I had been to TAFE for 18 months and thought I knew it all and had the fluoro vest to prove it.
I was one of those "I had no idea how to do your job but my book says you are doing it wrong" type of people.
I would parade around in my RMs with clipboard in hand and tell blokes, many of them career farmers and bush workers, that how they had been spraying and logging for the past 20 years was wrong.
All because they did it differently to how I'd been taught at the one-day course I had just finished.
I was just about to learn a life lesson real quick.
The lesson came in the way of an old bloke called Lenny.
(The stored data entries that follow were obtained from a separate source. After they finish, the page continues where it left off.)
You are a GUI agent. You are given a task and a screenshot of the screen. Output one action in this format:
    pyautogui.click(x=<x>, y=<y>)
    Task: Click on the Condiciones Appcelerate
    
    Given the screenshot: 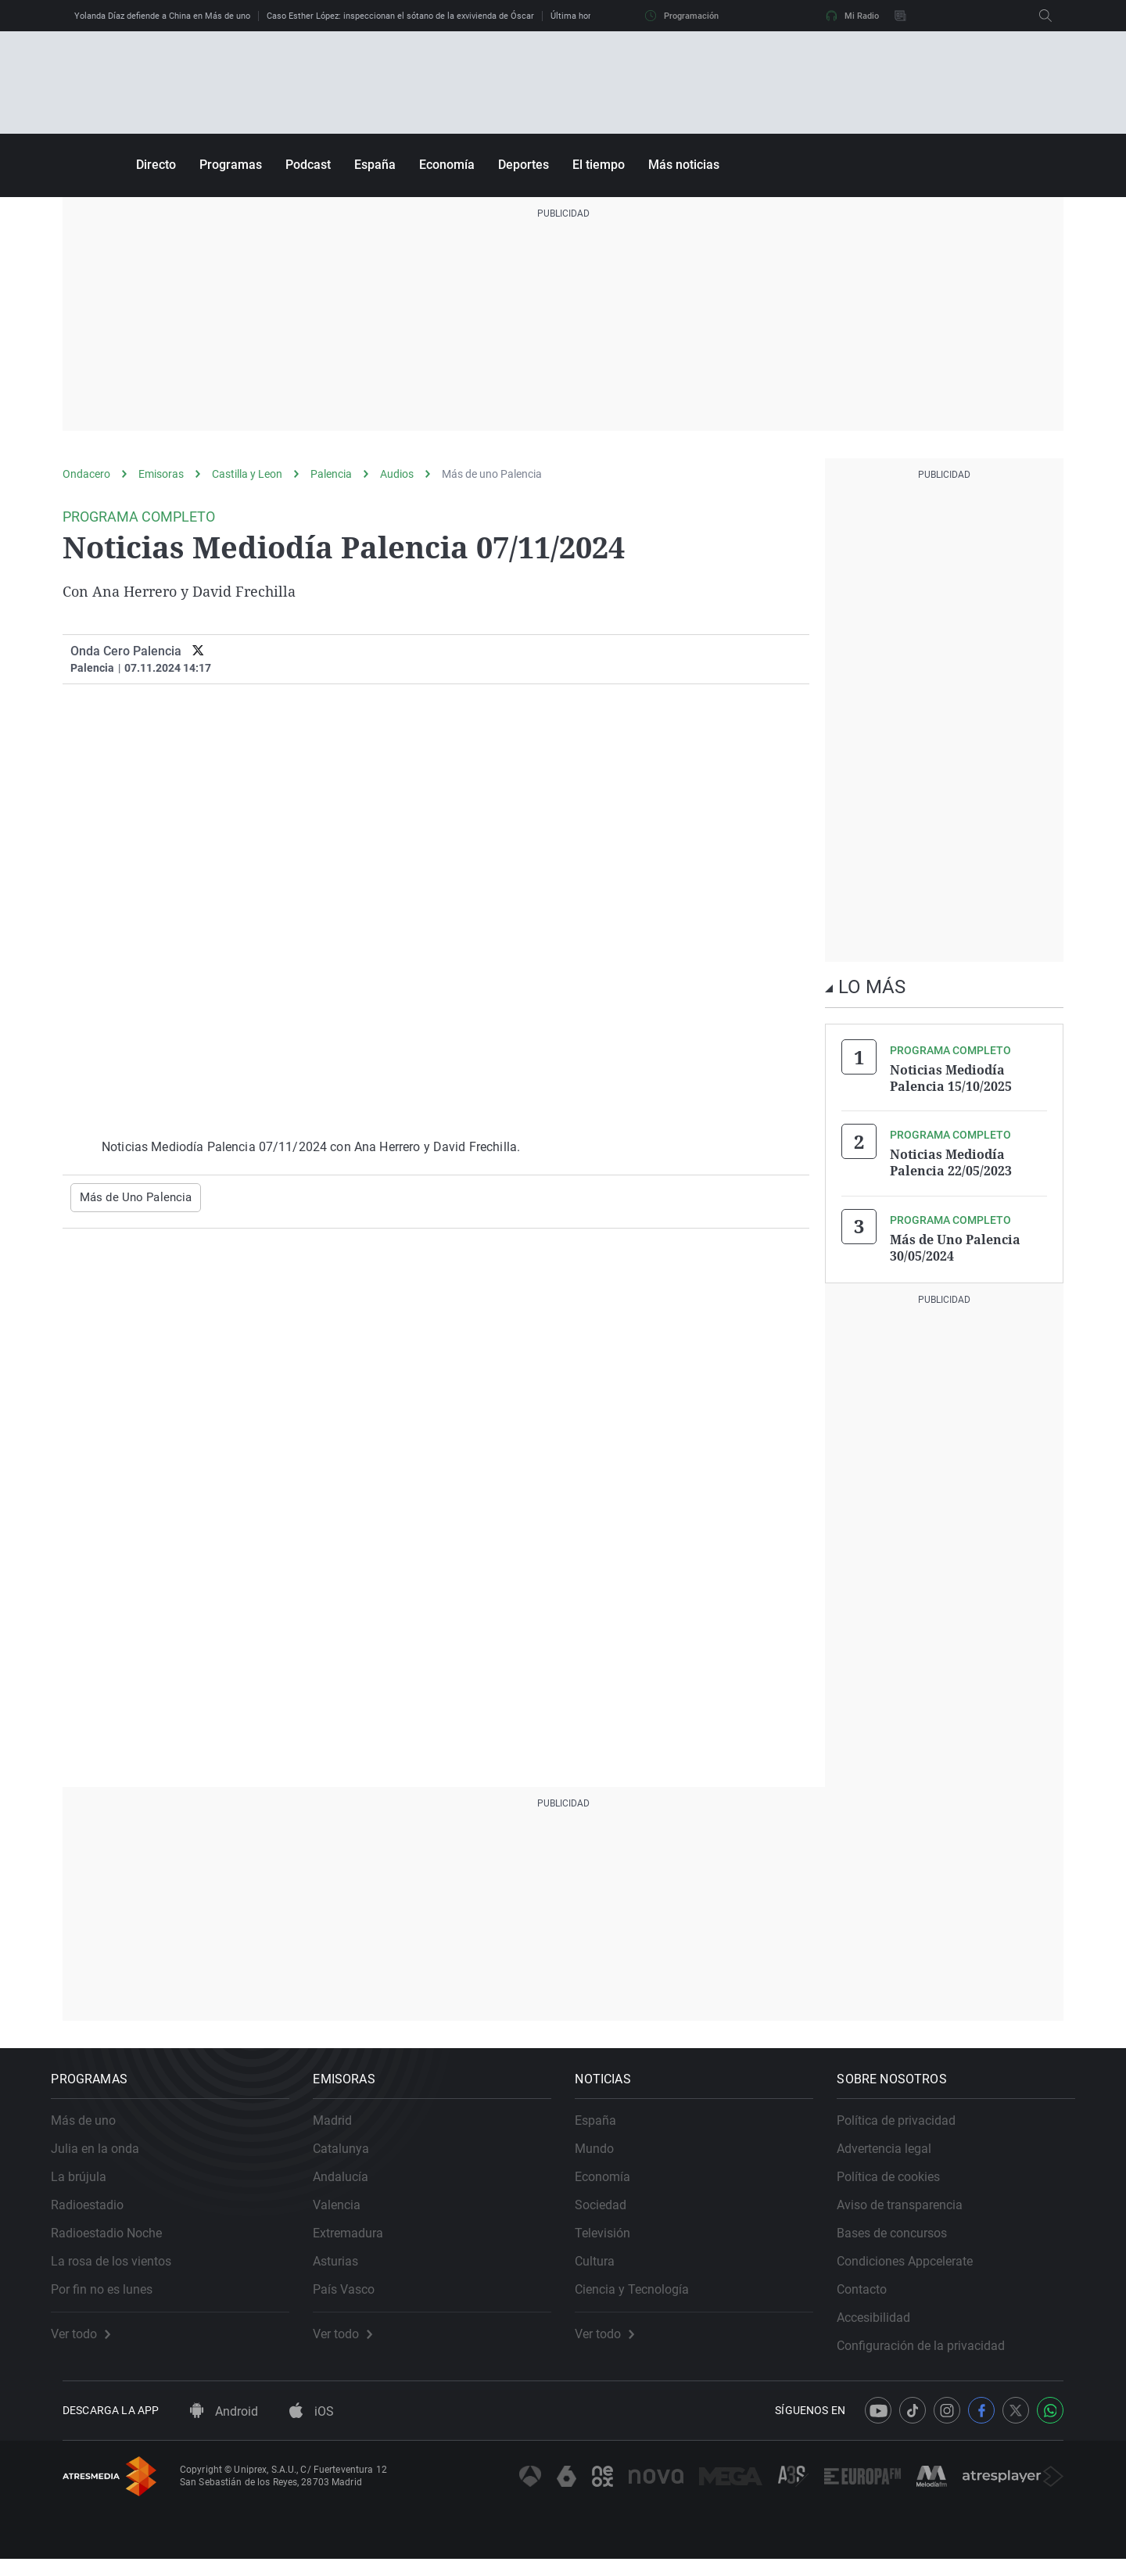 What is the action you would take?
    pyautogui.click(x=916, y=2267)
Lenny wasn't a big bloke and had a fair bit of age on his side and the rumour had it he had a fairly shady past, because he didn't have bank accounts and only took pay packets in folding money.
Lenny, he never told anyone his surname, but I think it might have been Milat or Naden, had so many earrings it looked like he had fallen over in a tackle box.
And he had fewer teeth than a turtle.
Anyway he pulled me aside after telling him there was a chance of rain, they should all go home and miss out on a day's pay.
And from there he taught me one of the greatest lessons I have ever learnt, along with one of the greatest lines I had ever heard.
"Say young fella you might have a few issues with the staff fighting amongst themselves."
"Why, what's happened?" I asked.
And without blinking and eyelid Lenny just went on.
"See those five blokes over there? They want to tie you to the tree by the creek and those other four blokes want to tie you to the tree near the road and they can't come to a group decision.
"So before they do you might want to work with us a bit more."
It was one of the best lessons I have ever learnt and changed how we worked as a group and some of the guys - even old Lenny - and I became good mates.
Lenny passed away a few years later and, from what I heard, his was one of the biggest funerals in Kyogle where he lived and some of the boys said a fair few of the crowd arrived in Armani suits and BMWs.